The subtitle for this book is “how companies make billions selling our medical records”. The premise is that there are businesses selling medical data, without the approval of patients. The tone is sinister, with chapter titles like “Data bonanzas for pharmacies and middle men” and “The Covert alliance”. The data of concern includes prescriptions, medical claims and data derived from electronic health records. Tanner provides an interesting and informative history of companies like IMS.  He describes how IMS assembles data about prescriptions and then provide that data to pharmaceutical detailers who use the information in their sales conversations with physicians.

Where I disagree with this book is the use of inflammatory labels such as “the trafficking of data” and a persistent tone of suspicion. In my experience, there are many positive and beneficial uses of appropriately de-identified medical data.  Research using this data has yielded important findings that would not be possible with traditional, expensive, randomized clinical trials.  For example, I recently contributed to a paper in the Journal of the American College of Cardiology in which we examined serum magnesium levels for patients who had experienced a heart attack. In an era in which biomedical research funding is consistently in the crosshairs, this type of research plays an important role in generating societal value from data generated by the healthcare process.  Furthermore, compared with other epidemiological methods which involve surveying patients and providers, the retrospective analysis of de-identified healthcare data provides important information about healthcare as it is practiced in the “real world”, not how we want it to be. This can provide important insights into health disparities, patterns of care that lead to the best outcomes and other information that may not always be reported accurately in surveys. Any requirement that patients provide individual approval for the inclusion of their data in these resources would add a significant bias to the data and would impair the ability to accurately recognize disparities.

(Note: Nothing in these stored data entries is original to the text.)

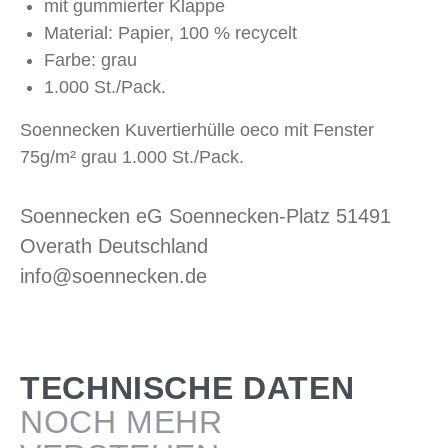
mit gummierter Klappe
Material: Papier, 100 % recycelt
Farbe: grau
1.000 St./Pack.
Soennecken Kuvertierhülle oeco mit Fenster
75g/m² grau 1.000 St./Pack.
Soennecken eG Soennecken-Platz 51491
Overath Deutschland
info@soennecken.de
TECHNISCHE DATEN
NOCH MEHR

The book acknowledges valid concerns around sensitive health data, especially mental health reports. It was the risk of mental health data being exposed that triggered Deborah Peel, a psychologist and vocal privacy advocate, to launch her crusade against most sharing of clinical information. Tanner represents Peel at the extreme end of the privacy spectrum and quotes David McCallie, a friend and mentor at Cerner. He acknowledges his respect for Peel but also questions her objectivity.

The book also addresses concerns about whether or not de-identified data is truly untraceable. Indeed, one type of data, genomic information, can be re-identified and the risk of this should be acknowledged in consent forms.

I encourage you to read this book and form your own opinions.  Keep the following considerations in mind:

  • What is the cost of impeding research that poses no individual risk? Most public health and health policy research uses surveys of small cohorts.  The responses to surveys are not always accurate.  “Real world” data provides unique and important insights.
  • Which poses a more significant risk – the theft of identified data through system intrusions or the appropriate release of de-identified data? It is important that authors be rigorous about differentiating the two rather than blurring them. The release of identified medical data poses a major risk but is an entirely separate issue.
  • The most sensitive information, for example, mental health reports, are not typically included in research data sets because text documents cannot be reliably de-identified. Likewise, genome analyses are not distributed in these data sets.It is important that authors understand the scope of what is and is not included.
  • How many of the valid concerns articulate in “Our bodies, our data” can be address through more effective and visible enforcement of HIPAA, conflict of interest policies and GINA?